Если бы меня спросили, насколько важны высокие доходы «КазТрансГаза», которые идут государству, я бы сказал, что лучше пусть будут минимальная рентабельность, но при этом были бы обеспечены поставки по самой минимальной цене во все возможные населенные пункты Казахстана, чтобы производство зашевелилось не только в городах, но и на селе. Я бы сказал, что нужно сделать все возможное, чтобы газ, который добывается попутно нефтедобывающими компаниями, сжижался и поставлялся в населенные пункты. 
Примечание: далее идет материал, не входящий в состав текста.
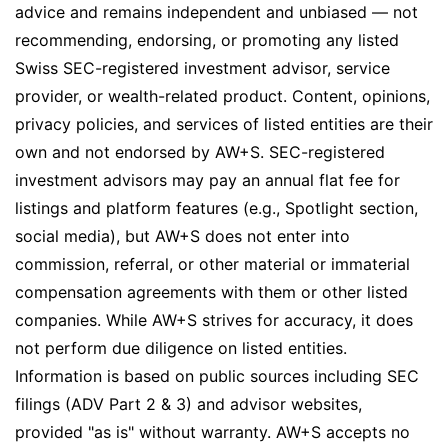
advice and remains independent and unbiased — not
recommending, endorsing, or promoting any listed
Swiss SEC-registered investment advisor, service
provider, or wealth-related product. Content, opinions,
privacy policies, and services of listed entities are their
own and not endorsed by AW+S. SEC-registered
investment advisors may pay an annual flat fee for
listings and platform features (e.g., Spotlight section,
social media), but AW+S does not enter into
commission, referral, or other material or immaterial
compensation agreements with them or other listed
companies. While AW+S strives for accuracy, it does
not perform due diligence on listed entities.
Information is based on public sources including SEC
filings (ADV Part 2 & 3) and advisor websites,
provided "as is" without warranty. AW+S accepts no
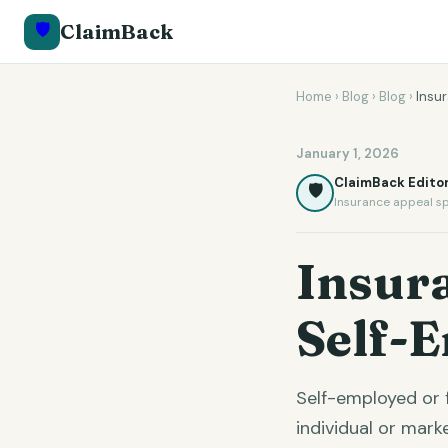
🛡️
ClaimBack
Home
›
Blog
›
Blog
›
Insu
January 1, 2026
ClaimBack Editor
🛡️
Insurance appeal sp
Insur
Self-
Self-employed or 
individual or mar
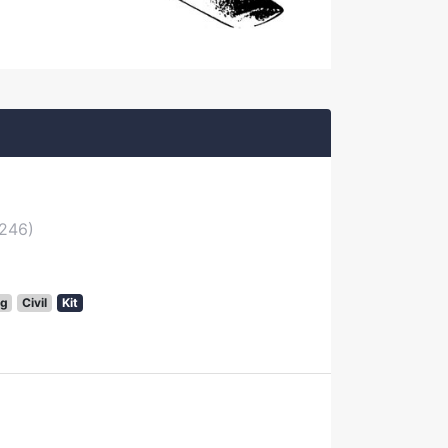
2246)
g
Civil
Kit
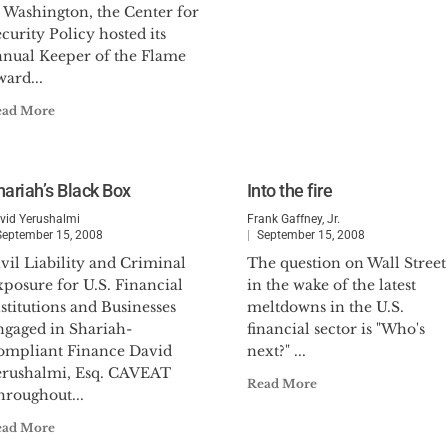
n Washington, the Center for
curity Policy hosted its
nnual Keeper of the Flame
ard...
ead More
hariah’s Black Box
Into the fire
vid Yerushalmi
Frank Gaffney, Jr.
September 15, 2008
September 15, 2008
vil Liability and Criminal
The question on Wall Street
posure for U.S. Financial
in the wake of the latest
stitutions and Businesses
meltdowns in the U.S.
ngaged in Shariah-
financial sector is "Who's
ompliant Finance David
next?" ...
erushalmi, Esq. CAVEAT
Read More
hroughout...
ead More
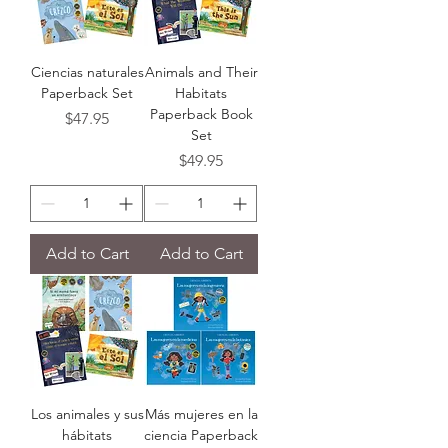
Ciencias naturales
Animals and Their
Paperback Set
Habitats
Paperback Book
Price
$47.95
Set
Price
$49.95
Add to Cart
Add to Cart
Los animales y sus
Más mujeres en la
hábitats
ciencia Paperback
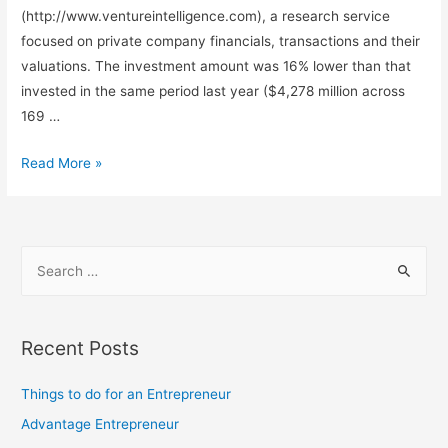
(http://www.ventureintelligence.com), a research service
focused on private company financials, transactions and their
valuations. The investment amount was 16% lower than that
invested in the same period last year ($4,278 million across
169 …
Private
Read More »
Equity
investments
cool
S
off
e
by
a
16%
to
r
Recent Posts
$3.6
c
Billion
h
Things to do for an Entrepreneur
in
f
Advantage Entrepreneur
Q2’16
o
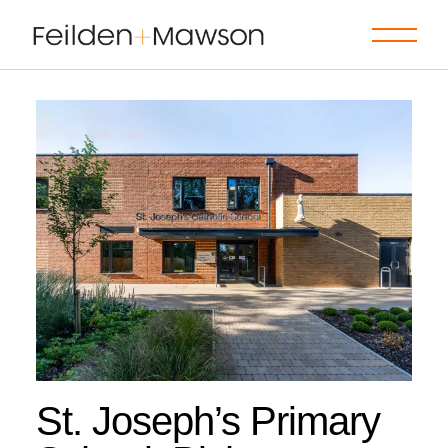
Skip
to
the
content
St. Joseph’s Primary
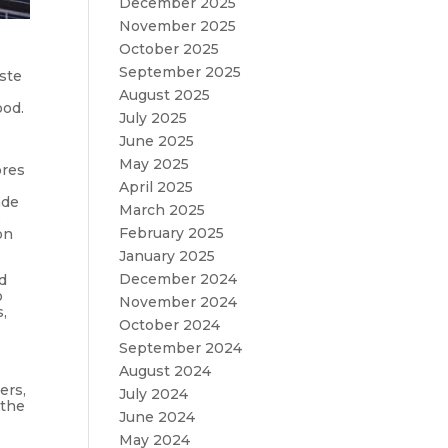
December 2025
November 2025
October 2025
September 2025
ste
August 2025
ood.
July 2025
June 2025
May 2025
ores
April 2025
ade
March 2025
e
February 2025
on
January 2025
December 2024
nd
o
November 2024
s,
October 2024
September 2024
August 2024
ers,
July 2024
 the
June 2024
May 2024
А для этого нужно инвесторам поставить условия. Нефтедобывающие компании осуществляют экологические платежи в местные бюджеты. Может быть, за счет этих отчислений пусть они построят куда более важные заводы по сжижению и очистке газа и наладят его поставку в населенные пункты? Тогда, возможно, мы получим куда более значительный эффект, нежели те экологические платежи, которые превратились уже в экологические налоги.

– Вы говорите о точечных проектах, а в условиях страны нужно стратегическое планирование. Только в этом случае можно оперировать такими вещами, как предложение поступаться рентабельностью нацкомпаний.

– Когда мы начинаем говорить о том, что у нас есть некие стратегические объекты, возникает вопрос об их стратегической важности. Кто ее определит? У нас был целый ряд таких проектов. Мы хотели ставить текстильные фабрики, заводы по производству стекла, даже делать планшеты. Но стратегическое планирование применяется в тех странах, где есть уже наработанный опыт, где есть уже какие-то элементы стратегического планирования исходя из рыночной экономики.

Да, можно планировать рыночными методами. К примеру, создавать стимулы для переработки металла и снижать налоги для переработчиков. Но просто на карте флажками обозначить: вот здесь должны появиться такие-то стройки – не получится. Инвестор, как правило, знает, что надо делать. А государство, просто ставя флажки, не посоветовавшись и не понимая конъюнктуру рынка, чаще всего ошибается. 

Надо всегда помнить, что Казахстан имеет небольшие внутренние потребности. Даже для средних компаний, не говоря уже о крупных, что-то производить и закрывать потребности Казахстана во многих случаях недостаточно. Нужно работать на экспорт. А мы готовы найти нишу для сбыта? 

Мне кажется, мы должны начинать с того, что если кто-то берет на себя ответственность и осознает, что рискует своими деньгами и продаст конечный продукт, – это куда более ценно, чем размещать на карте флажки.